ISIS cowards use Ramadi residents ‘as human shields’ as Iraqi forces retake
Islamic State captured Ramadi, a provincial capital just a short drive west of Baghdad, in May in its biggest conquest since previous year.
“The global community – including our allies and partners – has to step up before another attack like Paris”, US defence chief Ashton Carter told the Senate Armed Services Committee on Wednesday, referring to a militant assault with guns and bombs that killed 130 people.
He said that if requested by Baghdad, the United States was prepared to provide the helicopters and advisers to help “finish the job”.
But even as Carter said that the U.S.is “building momentum against ISIL”, also known as ISIS, he agreed with an assessment from McCain that the terrorist group hadn’t been contained. He called for a U.S.-led worldwide force to defeat the Islamic State, also known as ISIL.
The Pentagon early this month expanded the Obama administration’s overseas deployment plan to include Iraq, saying that a new USA specialized operations force of about 100 was being deployed to Iraq.
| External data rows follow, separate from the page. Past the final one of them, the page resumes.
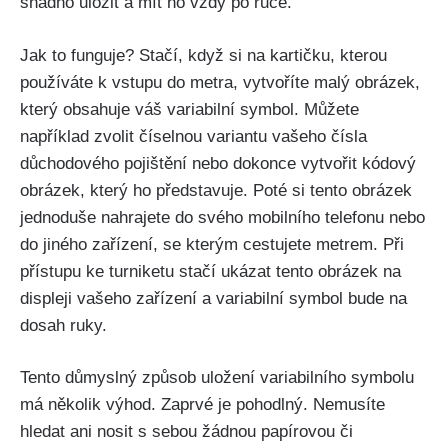
snadno uložit a mít ho vždy po ruce.
Jak to funguje? Stačí, když si na kartičku, kterou
používáte k vstupu do metra, vytvoříte malý obrázek,
který obsahuje váš variabilní symbol. Můžete
například zvolit číselnou variantu vašeho čísla
důchodového pojištění nebo dokonce vytvořit kódový
obrázek, který ho představuje. Poté si tento obrázek
jednoduše nahrajete do svého mobilního telefonu nebo
do jiného zařízení, se kterým cestujete metrem. Při
přístupu ke turniketu stačí ukázat tento obrázek na
displeji vašeho zařízení a variabilní symbol bude na
dosah ruky.
Tento důmyslný způsob uložení variabilního symbolu
má několik výhod. Zaprvé je pohodlný. Nemusíte
hledat ani nosit s sebou žádnou papírovou či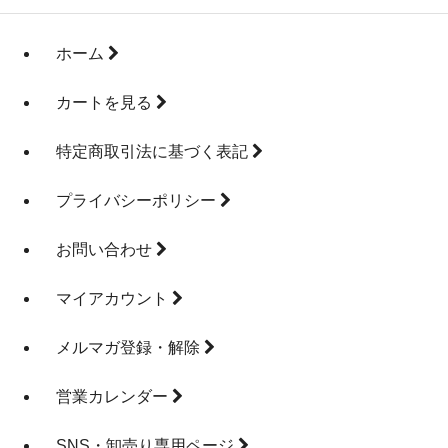
ホーム
カートを見る
特定商取引法に基づく表記
プライバシーポリシー
お問い合わせ
マイアカウント
メルマガ登録・解除
営業カレンダー
SNS・卸売り専用ページ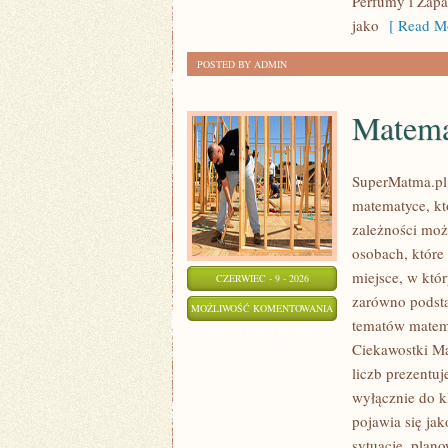
Perfumy i Zapa
jako
[ Read Mo
POSTED BY ADMIN
Matema
SuperMatma.pl 
matematyce, kt
zależności moż
osobach, które
miejsce, w któ
CZERWIEC - 9 - 2026
zarówno podsta
MATEMATYKA
MOŻLIWOŚĆ KOMENTOWANIA
tematów matem
W
ZOSTAŁA WYŁĄCZONA
Ciekawostki Ma
TECHNOLOGII
liczb prezentuj
I
wyłącznie do k
NAUCE
pojawia się ja
sytuacje, plan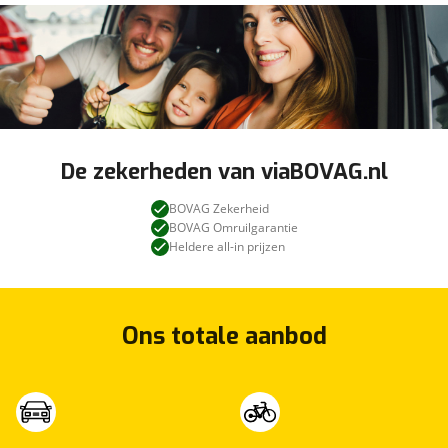
De zekerheden van viaBOVAG.nl
BOVAG Zekerheid
BOVAG Omruilgarantie
Heldere all-in prijzen
Ons totale aanbod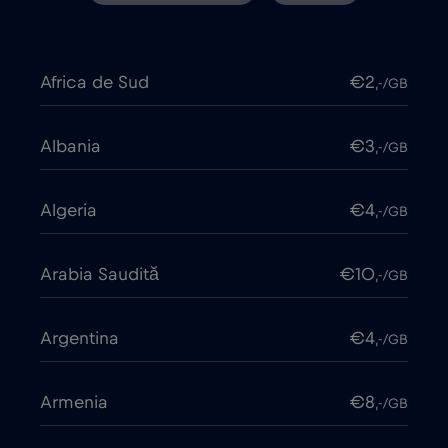
Africa de Sud
€2
,-/GB
Albania
€3
,-/GB
Algeria
€4
,-/GB
Arabia Saudită
€10
,-/GB
Argentina
€4
,-/GB
Armenia
€8
,-/GB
An Iraqi soldier patrols after clashes between Iraqi forces and Islamic State group fighters in Ramadi, Iraq, on November 20, 2015.
In Anbar, Maj. Gen. Ismail Al Mahlawi, the head of Iraqi military operations in the province, said his troops were readying to push “towards the government complex and the Houz area” in central Ramadi.
A USA defense official told AFP the secretary was referring to US Apache helicopters already in Iraq serving in a force protection role.
Iraqi forces on Wednesday consolidated newly gained positions in Ramadi, after achieving a breakthrough in their fight against Daesh (the so-called IS) group by retaking a large part of the city.
Defense Secretary Ash Carter still described the Iraqi offensive as “disappointingly slow” in separate comments today, saying he is certain the city will eventually fall, but once again talking up his offer of United States attack helicopters for the attack on the city.
“There is still tough fighting ahead”, Carter told the Senate Armed Services Committee.
Carter seemed to agree with a more open-ended authorization with no geographical limits, for instance, but hedged his answer as to not contradict his own statements in support of an authorization for new war powers that President Barack Obama has sent to Congress in February – one that included some limits on taking the fight to IS.
“They’re holding civilians as hostages, and as human shields, and so we want to do this in a very careful and deliberate way”, he said. Last week, Carter announced that smaller contingents of special operations forces would be sent to Iraq and Syria to conduct raids and advise local forces. Obama remains against major US ground combat in Iraq or Syria.
Democrats were mostly supportive of the administration’s strategy, but some challenged Carter in one aspect: why the administration hadn’t tried to establish a humanitarian no-fly zone – an undertaking both Carter and Selva said wasn’t worth the cost of risking confrontation with Syrian air forces or their Russian allies.